Zwischen den Jahren

Wir wissen, dass wir das Leid der Angehörigen der Opfer nicht wiedergutmachen können. Aber ihnen und uns gemeinsam sind wir es schuldig, die Taten umfassend aufzuklären und alle Beteiligten, auch die Helfershelfer, zur Rechenschaft zu ziehen. Es ist unsere Pflicht, die Werte unserer offenen und freiheitlichen Gesellschaft entschlossen zu verteidigen – jederzeit und gegen jede Form von Gewalt. Das ist eine Daueraufgabe – für die Politik wie für uns alle.

So manche Whistleblowerin und so mancher Whistleblower hätten sich gewünscht, dass jene Worte aus der Neujahrsansprache der Kanzlerin auch auf sie bezogen wären. Sie wünschten: Dass in Deutschland Whistleblower nicht länger als Nestbeschmutzer diffamiert würden. Dass es mehr Ansprechpartner gäbe, an die man sich mit Fragen und Hinweisen bezüglich möglicher Rechtsbrüche wenden könnte. Dass diese Ansprechpartner und Ermittlungsbehörden – wie z.B. die Staatsanwaltschaften in den meisten anderen Staaten Europas – unabhängig wären. Dass die zuständigen Stellen den Hinweisen unbefangen und gründlich nachgehen würden – auch dann, wenn die Vorwürfe zunächst unglaublich klingen, weil sie sich gegen wohlangesehene Wirtschaftslenker oder hohe und höchste Staatsdiener richten.
Dann, hätte es vielleicht auch bei der Polizei und in den Verfassungsschutzämtern frühzeitig Whistleblower gegeben, die schon vor Jahren erfolgreich hätten einfordern können, dass beim rechten Terror – und auf diesen bezieht sich die Kanzlerin im Eingangszitat – nicht länger bezahlt und weggeschaut wird.

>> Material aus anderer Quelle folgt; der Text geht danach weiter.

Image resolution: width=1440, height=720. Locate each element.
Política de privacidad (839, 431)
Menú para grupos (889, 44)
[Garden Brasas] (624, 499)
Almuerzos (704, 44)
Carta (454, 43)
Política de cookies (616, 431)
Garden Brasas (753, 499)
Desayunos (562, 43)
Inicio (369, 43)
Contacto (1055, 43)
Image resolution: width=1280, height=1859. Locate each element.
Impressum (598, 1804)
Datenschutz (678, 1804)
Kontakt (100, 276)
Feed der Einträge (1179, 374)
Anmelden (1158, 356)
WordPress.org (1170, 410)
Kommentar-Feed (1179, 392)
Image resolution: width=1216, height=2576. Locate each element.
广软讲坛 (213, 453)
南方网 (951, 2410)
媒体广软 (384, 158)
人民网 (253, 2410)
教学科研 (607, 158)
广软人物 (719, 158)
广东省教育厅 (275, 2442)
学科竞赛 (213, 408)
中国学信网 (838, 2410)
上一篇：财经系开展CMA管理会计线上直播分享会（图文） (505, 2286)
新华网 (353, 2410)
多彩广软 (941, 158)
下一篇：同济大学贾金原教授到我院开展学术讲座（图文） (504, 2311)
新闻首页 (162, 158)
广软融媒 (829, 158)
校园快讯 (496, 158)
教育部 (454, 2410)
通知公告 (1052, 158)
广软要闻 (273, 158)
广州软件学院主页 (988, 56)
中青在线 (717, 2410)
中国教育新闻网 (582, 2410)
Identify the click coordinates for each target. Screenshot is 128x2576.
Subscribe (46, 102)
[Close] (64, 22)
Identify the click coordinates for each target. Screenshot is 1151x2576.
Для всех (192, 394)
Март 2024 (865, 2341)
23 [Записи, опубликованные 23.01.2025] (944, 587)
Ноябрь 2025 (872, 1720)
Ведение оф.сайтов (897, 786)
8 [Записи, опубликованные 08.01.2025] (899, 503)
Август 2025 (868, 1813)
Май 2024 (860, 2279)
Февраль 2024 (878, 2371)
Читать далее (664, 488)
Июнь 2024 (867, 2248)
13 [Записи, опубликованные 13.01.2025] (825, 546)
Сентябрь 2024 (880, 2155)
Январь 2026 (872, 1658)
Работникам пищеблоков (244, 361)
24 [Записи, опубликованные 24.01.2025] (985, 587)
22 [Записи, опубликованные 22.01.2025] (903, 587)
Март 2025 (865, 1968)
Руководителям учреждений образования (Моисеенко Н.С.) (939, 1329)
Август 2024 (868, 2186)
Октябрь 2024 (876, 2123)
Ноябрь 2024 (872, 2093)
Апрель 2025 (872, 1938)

So aber wurden die wenigen Whistleblower, die es gab, wie z.B. Sven Gratzik und seine beiden Kollegen, die beim LKA Sachsen-Anhalt gegen Neo-Nazis vorgingen, zurückgepfiffen und ins Puppentheater versetzt.
Whistleblower-Netzwerk e.V. nimmt sich der von der Kanzlerin beschriebenen Daueraufgabe an. Wir bieten auch eine Antwort auf ihre Frage “ Wie lernen wir als Gesellschaft?“: In dem wir hinschauen, Whistleblowern zuhören, ihre Hinweise prüfen und wo nötig Konsequenzen daraus ziehen. In dem wir Whistleblowern eine bestmögliche Chance geben, Veränderungen von Missständen anzustoßen, ohne selbst dabei zu Schaden zu kommen.
Für dieses Ziel haben wir auch 2011 gearbeitet: Gemeinsam mit unserem Kooperationspartner, dem Dok-Zentrum AnsTageslicht.de haben wir die Geschichte von Sven Gratzik und seiner Kollegen und mehr als zwanzig weitere Whistleblowerfälle in unserer Ausstellung „Whistleblowing – Licht ins Dunkel bringen!“ dokumentiert und präsentiert. Im Auftrag der Hans Böckler Stiftung haben wir in einer Studie interne Whistleblowing-Systeme in der deutschen Wirtschaft untersucht und ein detailliertes Gestaltungsraster entwickelt, wie Unternehmen in transparenter Weise und im Dialog mit ihren Mitarbeitern internes Whistleblowing fördern und als Frühwarnsystem nutzen können. Wir haben die Diskussion um die Notwendigkeit effektiven gesetzlichen Whistleblowerschutzes national und international eingefordert und konstruktiv begleitet und auch 2011, soweit dies mit unseren bescheidenen Mitteln möglich, war einzelne Whistleblowerinnen und Whistleblower unterstützt.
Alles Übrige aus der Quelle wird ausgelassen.